Infrastructure Spending as the Growth Lever

The CER strategy sits within a larger capex push. The Budget raised public capital expenditure to Rs. 12.2 lakh crore for FY27, up from Rs. 11.2 lakh crore the previous year. According to Parveen Jain, President of NAREDCO, this increase, coupled with a focus on non-metro cities, is a “far-sighted move towards balanced urban development” that could accelerate real estate activity and urbanisation beyond metropolitan areas.

The Finance Minister also highlighted the government’s decade-long effort to scale public infrastructure using instruments such as REITs and InvITs, along with institutions like NIIF and NABFID.

Connectivity Corridors and Urban Expansion

To strengthen inter-city movement and reduce congestion, the Budget announced seven high-speed rail corridors connecting Mumbai, Pune, Hyderabad, Bengaluru, Chennai, Delhi, Varanasi and Siliguri. These corridors are intended to act as “growth connectors” between emerging urban clusters.

Shishir Baijal, Chairman and Managing Director of Knight Frank India, said the focus on selective growth corridors in Tier-2 and Tier-3 cities, along with improved connectivity across urban economic regions, provides a supportive backdrop for residential and logistics demand over the medium term. However, he cautioned that the absence of real estate-specific fiscal incentives, especially for affordable housing, remains a concern.

Capital Access and Risk Mitigation

To boost private sector participation, Sitharaman proposed setting up an Infrastructure Risk Guarantee Fund to provide partial credit guarantees to lenders during the construction phase. The measure aims to lower perceived risk and crowd in private capital for urban and infrastructure projects.

In parallel, the government plans to encourage large municipal bond issuances by offering an incentive of Rs. 100 crore for single bond issuances exceeding Rs. 1,000 crore. Smaller towns will continue to be supported under the AMRUT scheme, which incentivises issuances up to Rs. 200 crore.

Industry Sees Long-Term Urban Upside

Developers and investors broadly welcomed the clarity around regional growth. Shekhar Patel, MD and CEO of Ganesh Housing, said Budget 2026 places Tier-2 and Tier-3 cities at the heart of the Viksit Bharat vision, strengthening the foundations for employment and enterprise growth beyond traditional metros.

Cities such as Ahmedabad, he said, stand to benefit from improved connectivity, digital public infrastructure and technology-enabled governance, which will shape future-ready urban ecosystems and drive demand for planned residential and commercial developments.

Pradeep Aggarwal, Founder and Chairman of Signature Global, described the Budget as a credible roadmap for India’s next growth phase. He said the combination of higher capex, high-speed rail corridors, national waterways and CER funding would unlock housing demand across new geographies while enabling planned urbanisation.
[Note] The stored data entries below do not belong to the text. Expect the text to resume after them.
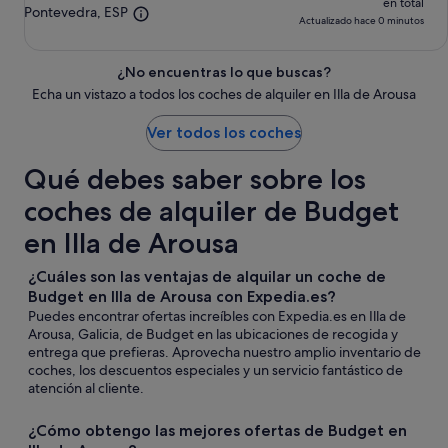
en total
Pontevedra, ESP
Actualizado hace 0 minutos
¿No encuentras lo que buscas?
Echa un vistazo a todos los coches de alquiler en Illa de Arousa
Ver todos los coches
Qué debes saber sobre los
coches de alquiler de Budget
en Illa de Arousa
¿Cuáles son las ventajas de alquilar un coche de
Budget en Illa de Arousa con Expedia.es?
Puedes encontrar ofertas increíbles con Expedia.es en Illa de
Arousa, Galicia, de Budget en las ubicaciones de recogida y
entrega que prefieras. Aprovecha nuestro amplio inventario de
coches, los descuentos especiales y un servicio fantástico de
atención al cliente.
¿Cómo obtengo las mejores ofertas de Budget en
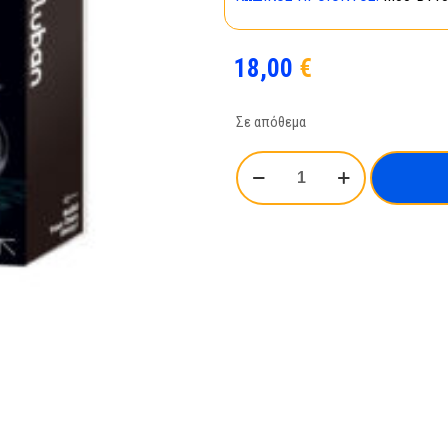
18,00
€
Σε απόθεμα
Sluban
-
Motorcycle
310GS
M38-
B1130
ποσότητα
REITs, Markets and Commercial Real Estate

The Budget’s proposal to recycle CPSE assets through dedicated REITs also drew attention from institutional investors. Ramesh Nair, MD and CEO of Mindspace Business Parks REIT, said Budget 2026 signals that India’s next growth phase will be powered by deeper capital markets and faster infrastructure creation.
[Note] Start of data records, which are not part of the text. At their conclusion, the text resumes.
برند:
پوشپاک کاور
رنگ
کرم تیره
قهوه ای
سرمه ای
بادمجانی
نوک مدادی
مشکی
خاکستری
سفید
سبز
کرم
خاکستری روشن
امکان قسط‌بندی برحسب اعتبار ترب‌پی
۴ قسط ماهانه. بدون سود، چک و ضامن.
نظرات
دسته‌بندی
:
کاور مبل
According to Nair, easing foreign participation and expanding REIT structures will strengthen long-term capital pipelines, while CERs and high-speed connectivity corridors will enable new business districts and expand opportunities for organised commercial real estate.
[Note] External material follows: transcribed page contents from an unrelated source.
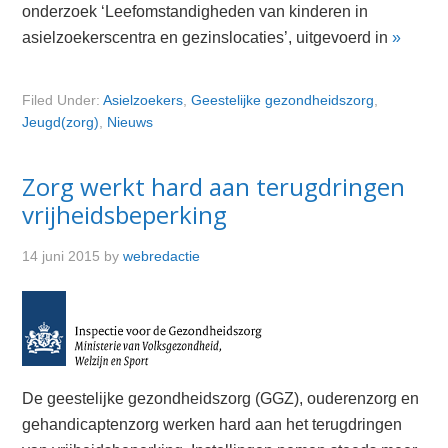
onderzoek ‘Leefomstandigheden van kinderen in
asielzoekerscentra en gezinslocaties’, uitgevoerd in
»
Filed Under:
Asielzoekers
,
Geestelijke gezondheidszorg
,
Jeugd(zorg)
,
Nieuws
Zorg werkt hard aan terugdringen
vrijheidsbeperking
14 juni 2015
by
webredactie
De geestelijke gezondheidszorg (GGZ), ouderenzorg en
gehandicaptenzorg werken hard aan het terugdringen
Growth Momentum, With Caveats

While Budget 2026 firmly backs decentralised urban growth, experts note that the benefits for housing will depend on execution and complementary policies. The absence of targeted affordable housing incentives remains a gap, even as infrastructure-led development improves long-term fundamentals.

Still, with capital, connectivity and planning converging, Tier-2 and Tier-3 cities appear set to play a far bigger role in India’s urban and real estate story in the years ahead.